= Parker–Sochacki method =

Algorithm for solving ordinary differential equations

In mathematics, the Parker–Sochacki method is an algorithm for solving systems of ordinary differential equations (ODEs), developed by G. Edgar Parker and James Sochacki, of the James Madison University Mathematics Department. The method produces Maclaurin series solutions to systems of differential equations, with the coefficients in either algebraic or numerical form.

==Summary==
The Parker–Sochacki method rests on two simple observations:
- If a set of ODEs has a particular form, then the Picard method can be used to find their solution in the form of a power series.
- If the ODEs do not have the required form, it is nearly always possible to find an expanded set of equations that do have the required form, such that a subset of the solution is a solution of the original ODEs.

Several coefficients of the power series are calculated in turn, a time step is chosen, the series is evaluated at that time, and the process repeats.

The end result is a high order piecewise solution to the original ODE problem. The order of the solution desired is an adjustable variable in the program that can change between steps.
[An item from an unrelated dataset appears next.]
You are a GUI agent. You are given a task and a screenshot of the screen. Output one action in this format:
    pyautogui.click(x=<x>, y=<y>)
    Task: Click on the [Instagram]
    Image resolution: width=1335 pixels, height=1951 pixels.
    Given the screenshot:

The order of the solution is only limited by the floating point representation on the machine running the program. And in some cases can be either extended by using arbitrary precision floating point numbers, or for special cases by finding solution with only integer or rational coefficients.

==Advantages==

The method requires only addition, subtraction, and multiplication, making it very convenient for high-speed computation. (The only divisions are inverses of small integers, which can be precomputed.)
Use of a high order—calculating many coefficients of the power series—is convenient. (Typically a higher order permits a longer time step without loss of accuracy, which improves efficiency.)
The order and step size can be easily changed from one step to the next.
It is possible to calculate a guaranteed error bound on the solution.
Arbitrary precision floating point libraries allow this method to compute arbitrarily accurate solutions.

With the Parker–Sochacki method, information between integration steps is developed at high order. As the Parker–Sochacki method integrates, the program can be designed to save the power series coefficients that provide a smooth solution between points in time. The coefficients can be saved and used so that polynomial evaluation provides the high order solution between steps. With most other classical integration methods, one would have to resort to interpolation to get information between integration steps, leading to an increase of error.
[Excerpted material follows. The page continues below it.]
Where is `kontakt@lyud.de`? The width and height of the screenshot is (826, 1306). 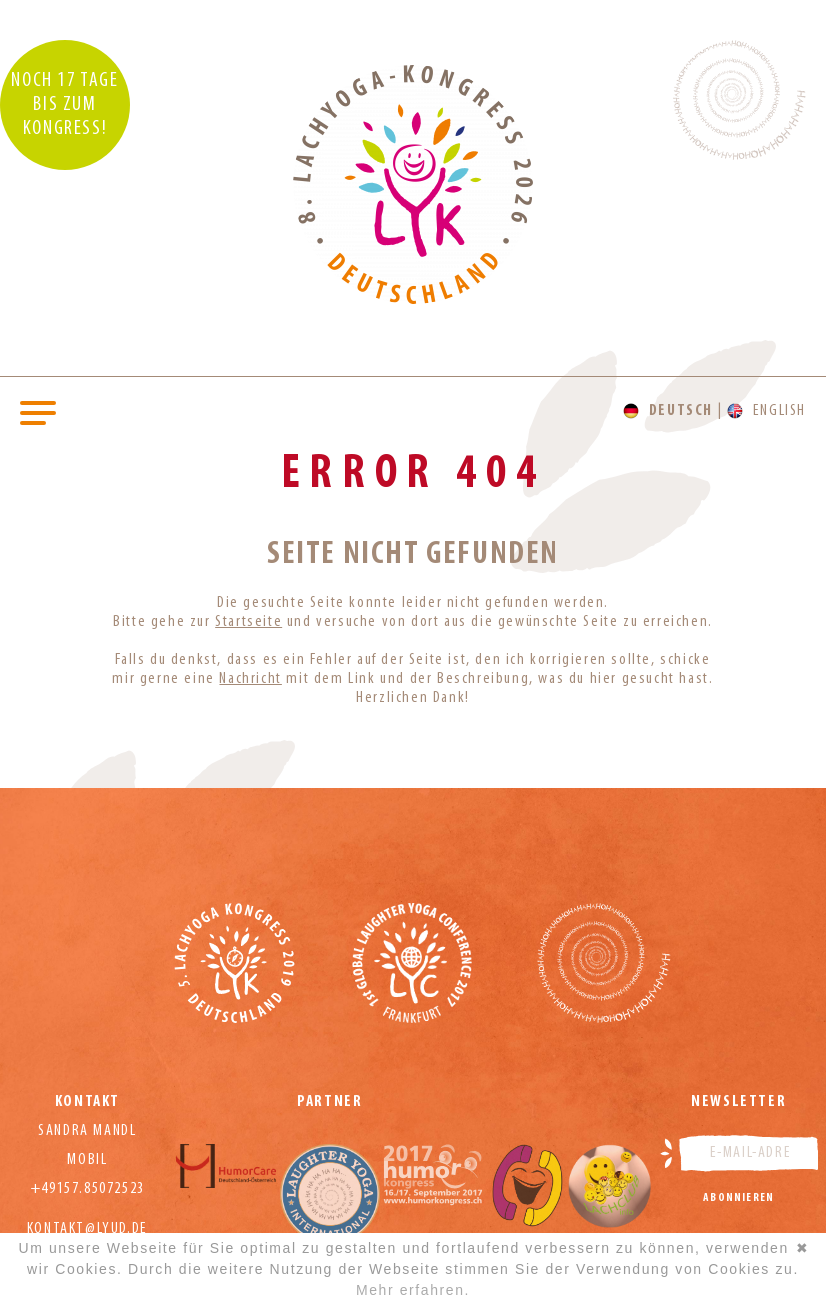 kontakt@lyud.de is located at coordinates (87, 1229). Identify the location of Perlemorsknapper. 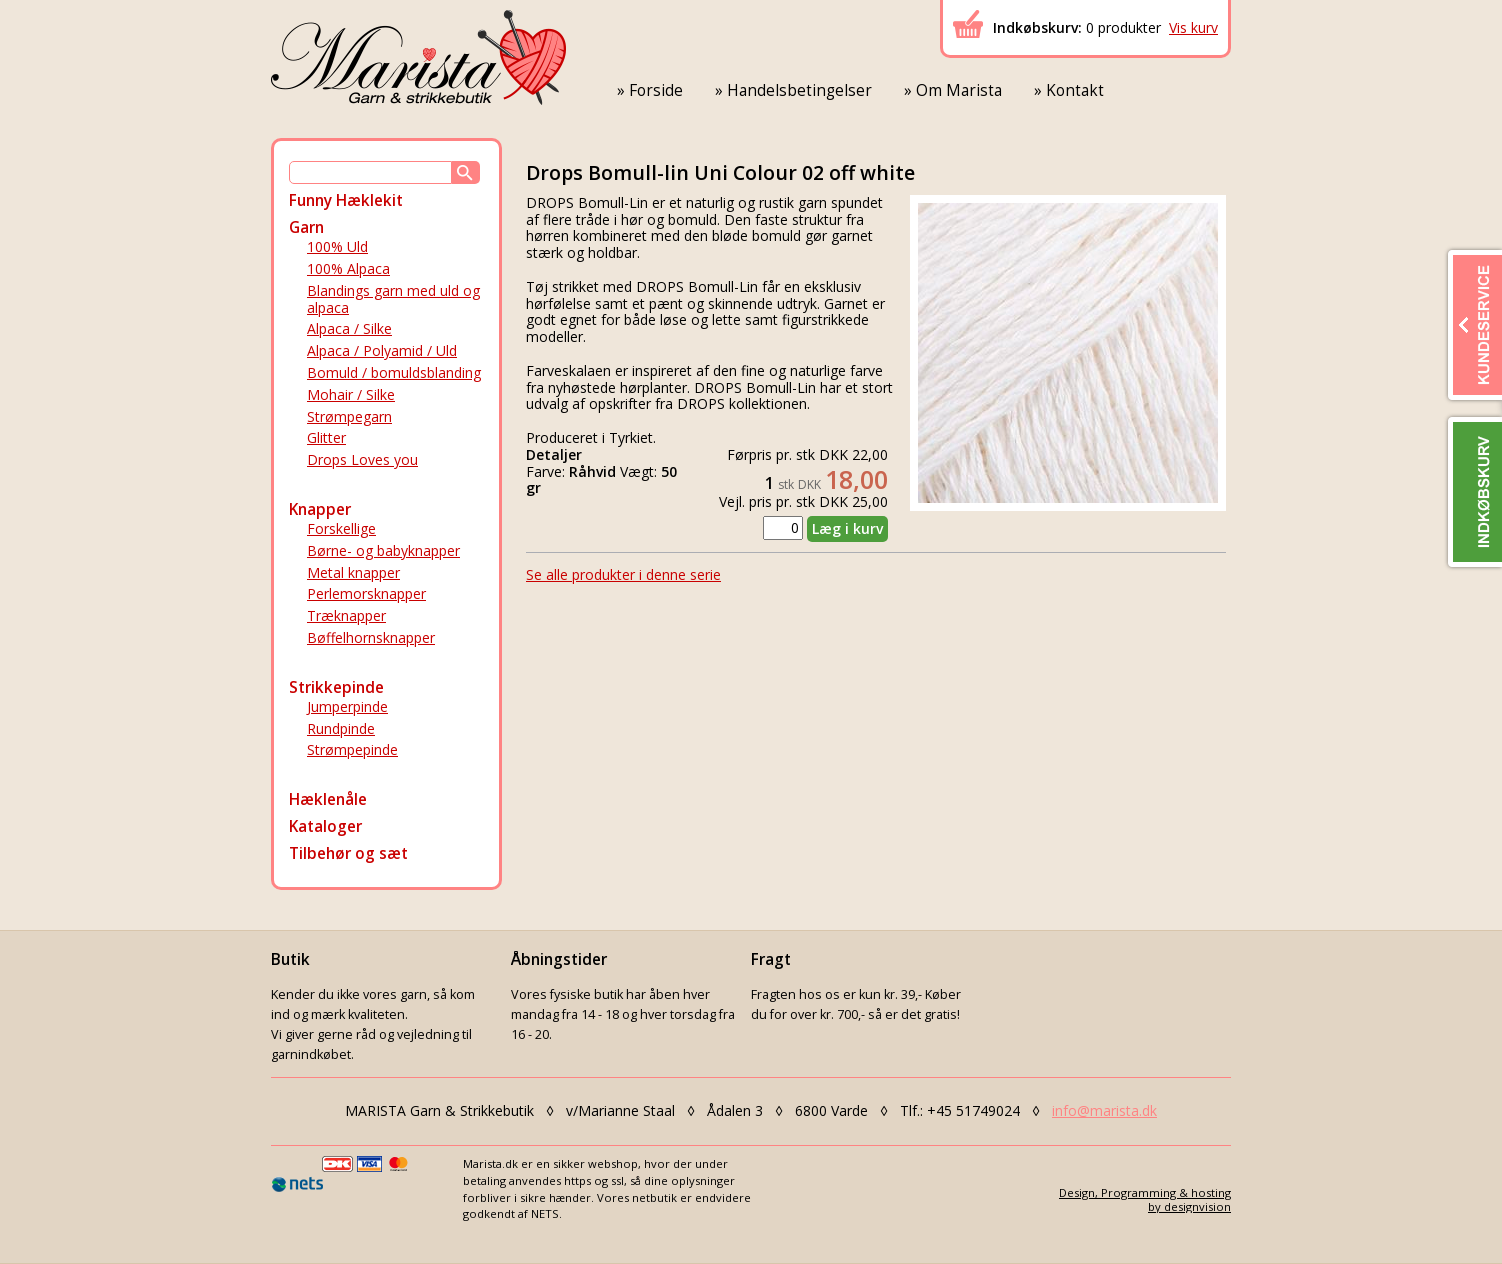
(366, 593).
There is an a priori error bound for a single step with the Parker–Sochacki method. This allows a Parker–Sochacki program to calculate the step size that guarantees that the error is below any non-zero given tolerance. Using this calculated step size with an error tolerance of less than half of the machine epsilon yields a symplectic integration.

==Disadvantages==
Most methods for numerically solving ODEs require only the evaluation of derivatives for chosen values of the variables, so systems like MATLAB include implementations of several methods all sharing the same calling sequence. Users can try different methods by simply changing the name of the function called. The Parker–Sochacki method requires more work to put the equations into the proper form, and cannot use the same calling sequence.